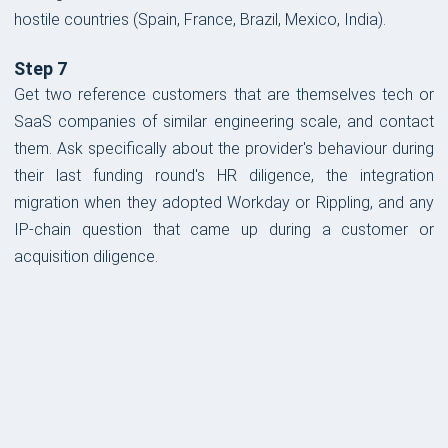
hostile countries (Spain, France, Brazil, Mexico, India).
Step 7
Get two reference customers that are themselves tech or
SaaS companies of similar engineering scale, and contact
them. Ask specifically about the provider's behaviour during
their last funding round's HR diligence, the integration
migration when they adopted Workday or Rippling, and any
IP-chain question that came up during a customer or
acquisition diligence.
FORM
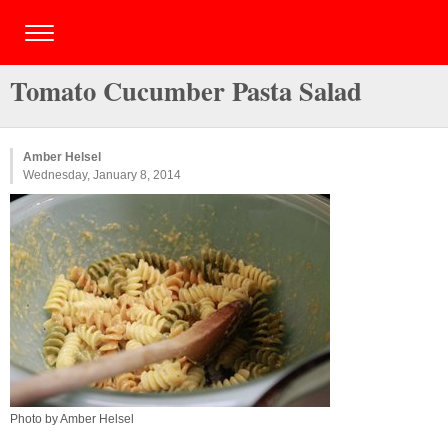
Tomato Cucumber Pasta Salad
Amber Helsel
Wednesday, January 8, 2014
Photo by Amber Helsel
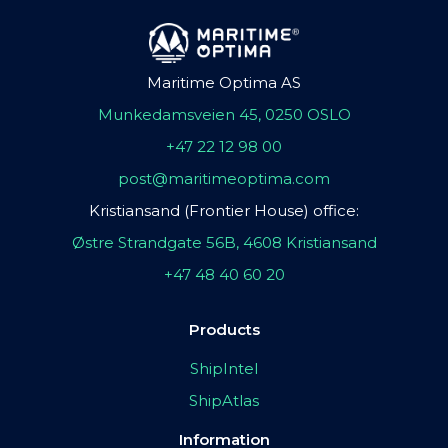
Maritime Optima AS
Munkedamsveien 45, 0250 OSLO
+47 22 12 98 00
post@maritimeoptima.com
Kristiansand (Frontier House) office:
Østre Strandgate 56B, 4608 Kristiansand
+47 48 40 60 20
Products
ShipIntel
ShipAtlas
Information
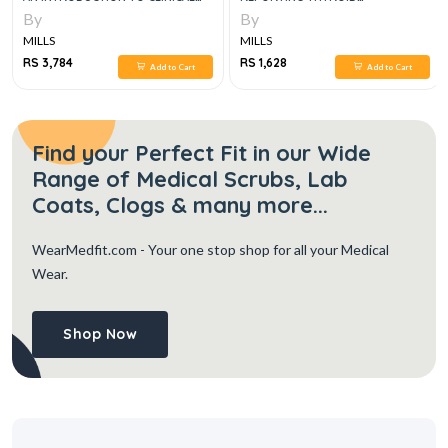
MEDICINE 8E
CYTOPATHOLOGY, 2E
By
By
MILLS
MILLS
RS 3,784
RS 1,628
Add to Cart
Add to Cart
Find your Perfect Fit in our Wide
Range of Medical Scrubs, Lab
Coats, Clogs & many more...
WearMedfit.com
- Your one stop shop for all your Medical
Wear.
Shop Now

● ● ● ● ●

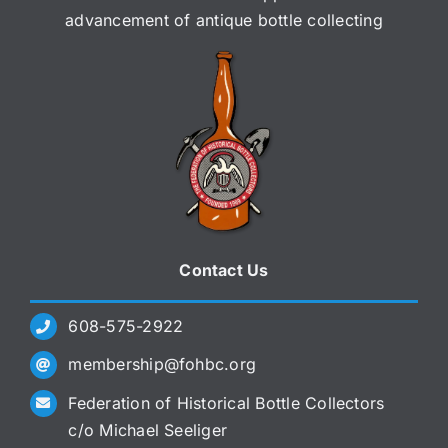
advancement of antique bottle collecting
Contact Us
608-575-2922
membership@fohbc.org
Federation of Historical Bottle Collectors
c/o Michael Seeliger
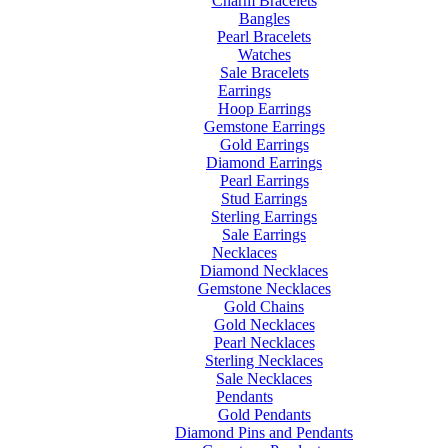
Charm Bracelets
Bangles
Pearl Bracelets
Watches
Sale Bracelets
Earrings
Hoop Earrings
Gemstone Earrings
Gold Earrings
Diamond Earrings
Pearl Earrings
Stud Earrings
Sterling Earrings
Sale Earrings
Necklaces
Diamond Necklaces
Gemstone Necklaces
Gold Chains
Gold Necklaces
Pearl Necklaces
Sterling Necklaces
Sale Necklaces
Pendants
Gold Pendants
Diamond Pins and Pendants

● ● ● ● ●

Only one stretch of the listing above is to be duplicated: the lines from the one containing "Photo by Amber Helsel" through the one containing "WearMedfit.com", both included. Copy them exactly, minus the pictures.

> **Result**:
Photo by Amber Helsel
Maritime Optima AS
Munkedamsveien 45, 0250 OSLO
+47 22 12 98 00
post@maritimeoptima.com
Kristiansand (Frontier House) office:
Østre Strandgate 56B, 4608 Kristiansand
+47 48 40 60 20
Products
ShipIntel
ShipAtlas
Information
MEDICINE 8E
CYTOPATHOLOGY, 2E
By
By
MILLS
MILLS
RS 3,784
RS 1,628
Add to Cart
Add to Cart
Find your Perfect Fit in our Wide
Range of Medical Scrubs, Lab
Coats, Clogs & many more...
WearMedfit.com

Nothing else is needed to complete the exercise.